Loss of appetite, pallor and weight loss with progressive emaciation
Weakness
Skin – Dry, thin and scaly and hair may be lost. Light coloured person show grayish discoloration of the skin of hands, feet, abdomen and face which gives the Indian name Kala-Azar meaning “Black fever”.
Anemia – develops rapidly
Splenomegaly – spleen enlarges rapidly to massive enlargement, usually soft and non-tender.
Liver – enlargement not to the extent of spleen, soft, smooth surface, sharp edge.

Causes
There is only one sand fly vector of Kala-Azar in India i.e. Phlebotomus argentipes. Sand flies are small insects, about one fourth of the size of a mosquito. The length of a sand fly body ranges from 1.5 to 3.5 mm.
Sand flies breed in high relative humidity, warm temperature, high subsoil water and abundance of vegetation. Sandflies breed in favourable micro-climatic conditions in places with high organic matter that serve as food for larvae. These are ecologically sensitive insects, fragile and cannot withstand desiccation.

Diagnosis and treatment
While treatment is lengthy and relatively costly, definitive diagnosis of KA requires tissue specimens, which are conventionally obtained by organ needle aspiration for microscopic demonstration of amastigote forms in stained smears.

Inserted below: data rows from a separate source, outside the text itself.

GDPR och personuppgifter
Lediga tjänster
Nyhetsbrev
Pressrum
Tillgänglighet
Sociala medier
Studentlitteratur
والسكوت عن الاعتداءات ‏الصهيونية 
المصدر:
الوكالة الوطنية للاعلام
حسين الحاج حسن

Bone marrow, spleen, and lymph-node (in some regions) are the tissues most often sampled in patients with suspected infection. The diagnostic sensitivity of splenic aspiration is high, but the procedure carries a risk of bleeding; the sensitivity of examination of bone marrow specimens is considered to be lower. Organ aspiration and accurate examination of smears also require technical skills that are not uniformly available in rural areas. Culture or PCR testing of aspirate material improves parasitological yield, but these methods are seldom undertaken outside of research laboratories. There are no vaccines or preventive drugs for visceral leishmaniasis. The most effective method to prevent infection is to protect from sand fly bites. To decrease the risk of being bitten following precautions are suggested:

Outdoors:
1: Avoid outdoor activities, especially from dusk to dawn, when sand flies generally are the most active. When outdoors (or in unprotected quarters): Minimize the amount of exposed (uncovered) skin. To the extent that is tolerable in the climate, wear long-sleeved shirts, long pants, and socks; and tuck your shirt into your pants.

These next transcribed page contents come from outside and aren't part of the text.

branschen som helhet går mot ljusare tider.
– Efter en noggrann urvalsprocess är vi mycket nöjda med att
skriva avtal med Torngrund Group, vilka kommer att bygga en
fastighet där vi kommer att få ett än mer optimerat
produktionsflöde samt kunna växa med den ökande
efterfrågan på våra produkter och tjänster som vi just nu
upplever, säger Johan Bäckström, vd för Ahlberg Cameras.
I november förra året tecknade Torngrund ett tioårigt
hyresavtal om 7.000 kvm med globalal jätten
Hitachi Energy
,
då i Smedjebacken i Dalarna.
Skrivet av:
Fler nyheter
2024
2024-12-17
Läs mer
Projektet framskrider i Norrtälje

2: Apply insect repellent to exposed skin and under the ends of sleeves and pant legs. Follow the instructions on the label of the repellent. The most effective repellents generally are those that contain the chemical DEET (N, N–diethylmetatoluamide)

Indoors:
1: Stay in well-screened or air-conditioned areas.

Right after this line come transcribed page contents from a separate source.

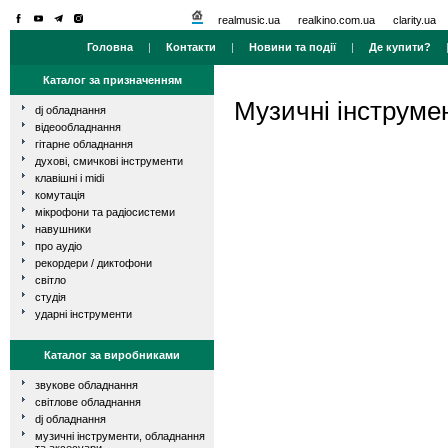
realmusic.ua
realkino.com.ua
clarity.ua
Головна
|
Контакти
|
Новини та події
|
Де купити?
Каталог за призначенням
Музичні інструме
dj обладнання
відеообладнання
гітарне обладнання
духові, смичкові інструменти
клавішні і midi
комутація
мікрофони та радіосистеми
навушники
про аудіо
рекордери / диктофони
світло
студія
ударні інструменти
Каталог за виробниками
звукове обладнання
світлове обладнання
dj обладнання
музичні інструменти, обладнання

2: Keep in mind that sand flies are much smaller than mosquitoes and therefore can get through smaller holes.
3: Spray living/sleeping areas with an insecticide to kill insects. If you are not sleeping in a well-screened or air-conditioned area, use a bed net and tuck it under your mattress.
4: If possible, use a bed net that has been soaked in or sprayed with a pyrethroid-containing insecticide. The same treatment can be applied to screens, curtains, sheets, and clothing (clothing should be retreated after five washings).